I’m proud of Band of Sisters and Coming
Home. I love seeing the pink and blue covers side by side on the shelf. I
smile each time I look up from my writing desk as see my Whitney Award. More
than that, I’m grateful for the experience that focused my work on women’s
lives and issues, and that helped me become a more compassionate woman myself.
Band of Sisters
When the war on terror calls their husbands to duty, five LDS women are left behind to fight battles of their own: Kim, newlywed and pregnant, frightened of what the future might bring. Brenda, struggling to manage three unruly boys and a crippling bout of depression. Jessie, secretly grappling with mixed feelings about her emotionally abusive husband. Marianne, wrestling with a rebellious teenage daughter. And Nora, the seasoned Army wife with perfect hair, an immaculate home — and an ill-tempered mother dying of cancer.
Knowing the separation of deployment is extremely difficult, Nora gathers the wives every week to share lunches and burdens. In good company, they worry over safety in the field and stability at home and offer one another counsel and comfort. But as their personal crises build, each woman faces the risks of forming deep bonds of trust. And when tragedy strikes, they must confront the painful realities of war that pull families apart and bring friends together as sisters.
Band of Sisters: Coming Home
Five women became fast friends when their husbands were deployed to Afghanistan. But as they welcome the soldiers home, what should be a joyful time soon becomes painful.
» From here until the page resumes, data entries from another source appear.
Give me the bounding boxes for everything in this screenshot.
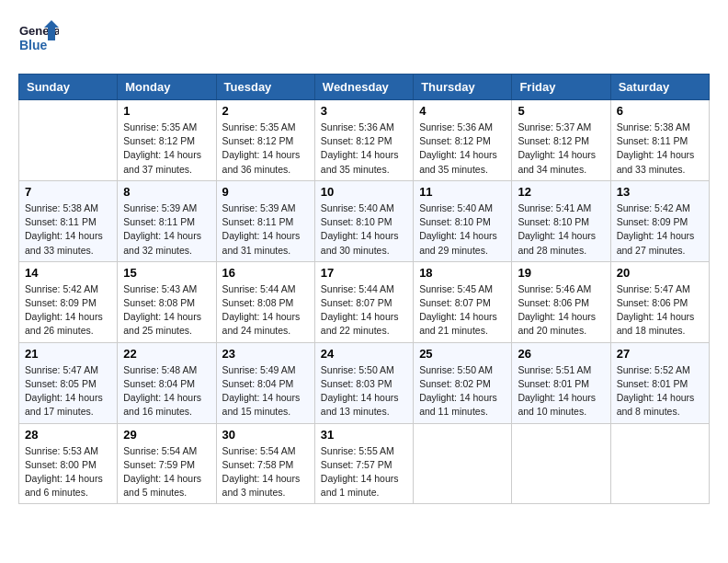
day-number: 22: [123, 347, 210, 361]
day-number: 20: [617, 266, 703, 280]
calendar-cell: 21Sunrise: 5:47 AMSunset: 8:05 PMDayligh…: [19, 342, 118, 423]
calendar-cell: 23Sunrise: 5:49 AMSunset: 8:04 PMDayligh…: [216, 342, 314, 423]
calendar-cell: 3Sunrise: 5:36 AMSunset: 8:12 PMDaylight…: [314, 100, 413, 181]
calendar-cell: [512, 423, 610, 504]
calendar-week-row: 21Sunrise: 5:47 AMSunset: 8:05 PMDayligh…: [19, 342, 710, 423]
day-number: 7: [25, 185, 111, 199]
day-info: Sunrise: 5:45 AMSunset: 8:07 PMDaylight:…: [419, 282, 506, 339]
calendar-cell: 5Sunrise: 5:37 AMSunset: 8:12 PMDaylight…: [512, 100, 610, 181]
day-number: 31: [321, 428, 407, 442]
day-number: 11: [419, 185, 506, 199]
day-info: Sunrise: 5:47 AMSunset: 8:06 PMDaylight:…: [617, 282, 703, 339]
weekday-header-saturday: Saturday: [610, 75, 709, 100]
day-info: Sunrise: 5:42 AMSunset: 8:09 PMDaylight:…: [617, 201, 703, 258]
day-number: 4: [419, 104, 506, 118]
day-number: 14: [25, 266, 111, 280]
day-number: 30: [222, 428, 309, 442]
day-info: Sunrise: 5:38 AMSunset: 8:11 PMDaylight:…: [617, 121, 703, 177]
weekday-header-friday: Friday: [512, 75, 610, 100]
calendar-cell: 9Sunrise: 5:39 AMSunset: 8:11 PMDaylight…: [216, 180, 314, 261]
calendar-cell: 4Sunrise: 5:36 AMSunset: 8:12 PMDaylight…: [414, 100, 512, 181]
calendar-cell: [19, 100, 118, 181]
day-info: Sunrise: 5:52 AMSunset: 8:01 PMDaylight:…: [617, 363, 703, 419]
day-number: 5: [518, 104, 604, 118]
calendar-cell: 6Sunrise: 5:38 AMSunset: 8:11 PMDaylight…: [610, 100, 709, 181]
day-info: Sunrise: 5:50 AMSunset: 8:03 PMDaylight:…: [321, 363, 407, 419]
calendar-cell: 20Sunrise: 5:47 AMSunset: 8:06 PMDayligh…: [610, 261, 709, 342]
day-info: Sunrise: 5:39 AMSunset: 8:11 PMDaylight:…: [222, 201, 309, 258]
day-number: 17: [321, 266, 407, 280]
calendar-cell: [610, 423, 709, 504]
day-number: 3: [321, 104, 407, 118]
weekday-header-row: SundayMondayTuesdayWednesdayThursdayFrid…: [19, 75, 710, 100]
day-number: 13: [617, 185, 703, 199]
calendar-week-row: 14Sunrise: 5:42 AMSunset: 8:09 PMDayligh…: [19, 261, 710, 342]
day-number: 1: [123, 104, 210, 118]
calendar-week-row: 28Sunrise: 5:53 AMSunset: 8:00 PMDayligh…: [19, 423, 710, 504]
page-header: General Blue: [18, 18, 710, 59]
calendar-cell: 13Sunrise: 5:42 AMSunset: 8:09 PMDayligh…: [610, 180, 709, 261]
calendar-cell: 18Sunrise: 5:45 AMSunset: 8:07 PMDayligh…: [414, 261, 512, 342]
day-number: 23: [222, 347, 309, 361]
day-info: Sunrise: 5:55 AMSunset: 7:57 PMDaylight:…: [321, 444, 407, 500]
day-info: Sunrise: 5:46 AMSunset: 8:06 PMDaylight:…: [518, 282, 604, 339]
calendar-cell: 7Sunrise: 5:38 AMSunset: 8:11 PMDaylight…: [19, 180, 118, 261]
calendar-cell: 26Sunrise: 5:51 AMSunset: 8:01 PMDayligh…: [512, 342, 610, 423]
day-info: Sunrise: 5:39 AMSunset: 8:11 PMDaylight:…: [123, 201, 210, 258]
calendar-cell: 1Sunrise: 5:35 AMSunset: 8:12 PMDaylight…: [118, 100, 216, 181]
day-number: 2: [222, 104, 309, 118]
day-info: Sunrise: 5:49 AMSunset: 8:04 PMDaylight:…: [222, 363, 309, 419]
day-info: Sunrise: 5:41 AMSunset: 8:10 PMDaylight:…: [518, 201, 604, 258]
calendar-table: SundayMondayTuesdayWednesdayThursdayFrid…: [18, 74, 710, 504]
calendar-cell: 12Sunrise: 5:41 AMSunset: 8:10 PMDayligh…: [512, 180, 610, 261]
calendar-cell: 22Sunrise: 5:48 AMSunset: 8:04 PMDayligh…: [118, 342, 216, 423]
calendar-week-row: 1Sunrise: 5:35 AMSunset: 8:12 PMDaylight…: [19, 100, 710, 181]
day-number: 26: [518, 347, 604, 361]
day-number: 27: [617, 347, 703, 361]
day-info: Sunrise: 5:54 AMSunset: 7:58 PMDaylight:…: [222, 444, 309, 500]
calendar-cell: 14Sunrise: 5:42 AMSunset: 8:09 PMDayligh…: [19, 261, 118, 342]
weekday-header-tuesday: Tuesday: [216, 75, 314, 100]
day-info: Sunrise: 5:42 AMSunset: 8:09 PMDaylight:…: [25, 282, 111, 339]
calendar-cell: 25Sunrise: 5:50 AMSunset: 8:02 PMDayligh…: [414, 342, 512, 423]
day-number: 18: [419, 266, 506, 280]
day-info: Sunrise: 5:51 AMSunset: 8:01 PMDaylight:…: [518, 363, 604, 419]
day-info: Sunrise: 5:35 AMSunset: 8:12 PMDaylight:…: [222, 121, 309, 177]
day-number: 12: [518, 185, 604, 199]
day-info: Sunrise: 5:50 AMSunset: 8:02 PMDaylight:…: [419, 363, 506, 419]
day-info: Sunrise: 5:48 AMSunset: 8:04 PMDaylight:…: [123, 363, 210, 419]
logo-svg: General Blue: [18, 18, 59, 59]
day-info: Sunrise: 5:47 AMSunset: 8:05 PMDaylight:…: [25, 363, 111, 419]
day-number: 16: [222, 266, 309, 280]
day-info: Sunrise: 5:35 AMSunset: 8:12 PMDaylight:…: [123, 121, 210, 177]
day-number: 24: [321, 347, 407, 361]
day-info: Sunrise: 5:36 AMSunset: 8:12 PMDaylight:…: [321, 121, 407, 177]
calendar-cell: 27Sunrise: 5:52 AMSunset: 8:01 PMDayligh…: [610, 342, 709, 423]
weekday-header-monday: Monday: [118, 75, 216, 100]
calendar-cell: 8Sunrise: 5:39 AMSunset: 8:11 PMDaylight…: [118, 180, 216, 261]
weekday-header-thursday: Thursday: [414, 75, 512, 100]
calendar-cell: 15Sunrise: 5:43 AMSunset: 8:08 PMDayligh…: [118, 261, 216, 342]
day-info: Sunrise: 5:43 AMSunset: 8:08 PMDaylight:…: [123, 282, 210, 339]
day-info: Sunrise: 5:38 AMSunset: 8:11 PMDaylight:…: [25, 201, 111, 258]
day-number: 9: [222, 185, 309, 199]
calendar-cell: 2Sunrise: 5:35 AMSunset: 8:12 PMDaylight…: [216, 100, 314, 181]
day-number: 8: [123, 185, 210, 199]
day-info: Sunrise: 5:44 AMSunset: 8:07 PMDaylight:…: [321, 282, 407, 339]
calendar-cell: 17Sunrise: 5:44 AMSunset: 8:07 PMDayligh…: [314, 261, 413, 342]
day-info: Sunrise: 5:53 AMSunset: 8:00 PMDaylight:…: [25, 444, 111, 500]
svg-text:Blue: Blue: [19, 38, 48, 52]
day-number: 6: [617, 104, 703, 118]
calendar-cell: [414, 423, 512, 504]
day-number: 28: [25, 428, 111, 442]
calendar-week-row: 7Sunrise: 5:38 AMSunset: 8:11 PMDaylight…: [19, 180, 710, 261]
calendar-cell: 30Sunrise: 5:54 AMSunset: 7:58 PMDayligh…: [216, 423, 314, 504]
day-info: Sunrise: 5:40 AMSunset: 8:10 PMDaylight:…: [419, 201, 506, 258]
day-number: 10: [321, 185, 407, 199]
day-info: Sunrise: 5:36 AMSunset: 8:12 PMDaylight:…: [419, 121, 506, 177]
calendar-cell: 11Sunrise: 5:40 AMSunset: 8:10 PMDayligh…: [414, 180, 512, 261]
day-info: Sunrise: 5:44 AMSunset: 8:08 PMDaylight:…: [222, 282, 309, 339]
day-info: Sunrise: 5:37 AMSunset: 8:12 PMDaylight:…: [518, 121, 604, 177]
weekday-header-wednesday: Wednesday: [314, 75, 413, 100]
day-number: 19: [518, 266, 604, 280]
Kim, who had a baby while her husband was away, knows how to be a mother but has forgotten how to be a wife. Nora, accustomed to taking care of herself during the long years of her husband’s absence, resents having to forfeit her independence. Jess’s already troubled marriage turns dangerous, while Brenda struggles to manage her husband’s psychological trauma. And Marianne faces her crushing loss, compounded with worry over wayward children. Each woman must draw upon her bond of friendship and faith to find the strength, courage, and insight needed to move forward, proving that even the hardest of trials cannot break this loyal band of sisters.